A note up front: the National Transportation Safety Board (NTSB) investigation is ongoing, no official cause has been determined, and nothing here is a conclusion about fault. It is context: the kind of context our attorneys, who are themselves pilots and aircraft mechanics, draw on to understand an accident like this.
What We Know So Far
Public records and flight data show the aircraft was a 2010 Pacific Aerospace P-750 XSTOL (also marketed as the 750XL), registered N221BN, configured for ten occupants and powered by a single Pratt & Whitney Canada PT6A-34 turboprop engine. It departed runway 36 at around 11:35 a.m. local time, flying skydivers for Skydive Kansas City.
Witness accounts describe a familiar and heartbreaking sequence. During the initial climb, the airplane appears to have lost engine power. At only about 100 feet above the ground, it banked left, appeared to stall, and struck a field roughly 300 yards from the runway. At that altitude, there was simply no time and no energy to recover.

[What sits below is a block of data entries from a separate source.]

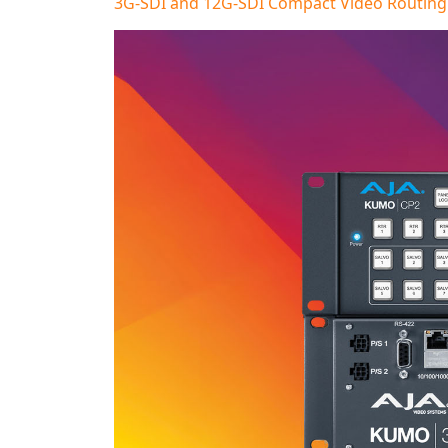
3G-SDI and 12G-SDI Compact Video Routing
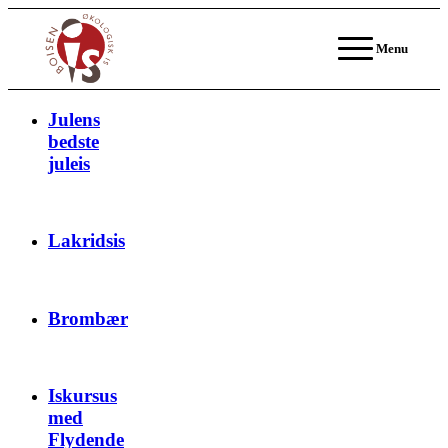
Menu
Julens
bedste
juleis
Lakridsis
Brombær
Iskursus
med
Flydende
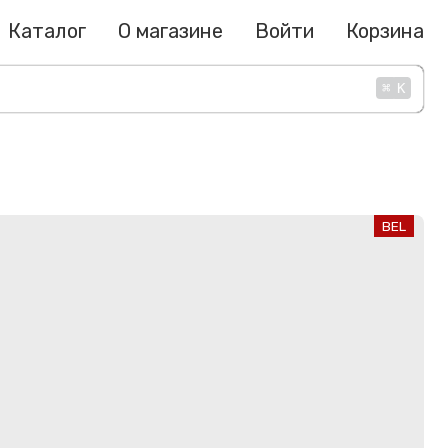
Каталог
О магазине
Войти
Корзина
⌘
K
BEL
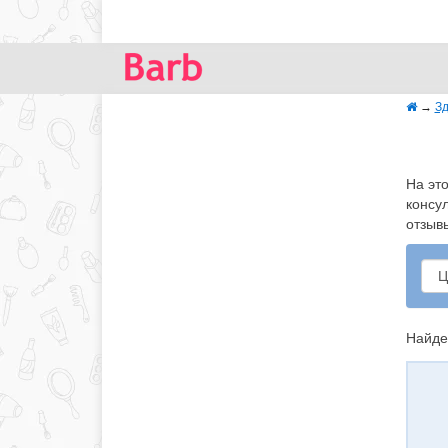
→
Зд
На эт
консу
отзыв
Найде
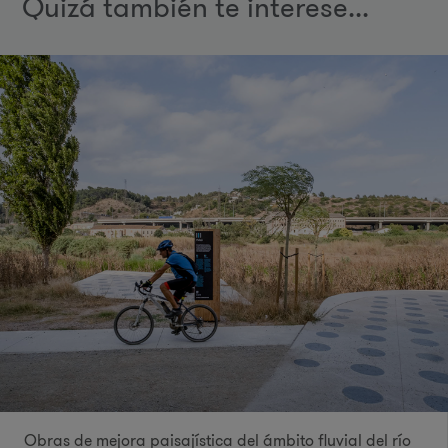
Quizá también te interese...
Obras de mejora paisajística del ámbito fluvial del río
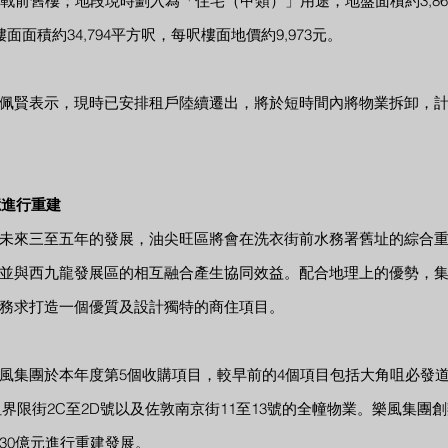
幢戰前舊樓；地段現時劃入為「住宅（甲類）」用途，地盤面積約3,8
面積約34,794平方呎，每呎樓面地價約9,973元。
佩賢表示，現時已安排租戶陸續遷出，將於短時間內將物業拆卸，計
億進行重建
未來三至五年的發展，油尖旺區將會在洗衣街前水務署舊址的綜合
並與西九龍發展區的相互融合產生協同效益。配合地理上的優勢，
務求打造一個優質及設計獨特的商住項目。
風集團於本年度第5個收購項目，較早前的4個項目包括大角咀必發道7
角咀界限街2C至2D號以及佐敦南京街11至13號的全幢物業。樂風集團
30億元進行重建發展。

It would be a mistake and unfair to reduce this tragedy to the pilot’s final few seconds. A pilot handed a dead or dying engine at 100 feet has almost no good options and almost no time. The far more meaningful question is not what the pilot did in that last heartbeat, but why that pilot was put in that position in the first place. Engines on well-maintained turboprops are not supposed to quit on climb-out. When one does, the answer almost always lies in maintenance or manufacturing and not in the cockpit. That is where a careful investigation looks, and it is where we would look.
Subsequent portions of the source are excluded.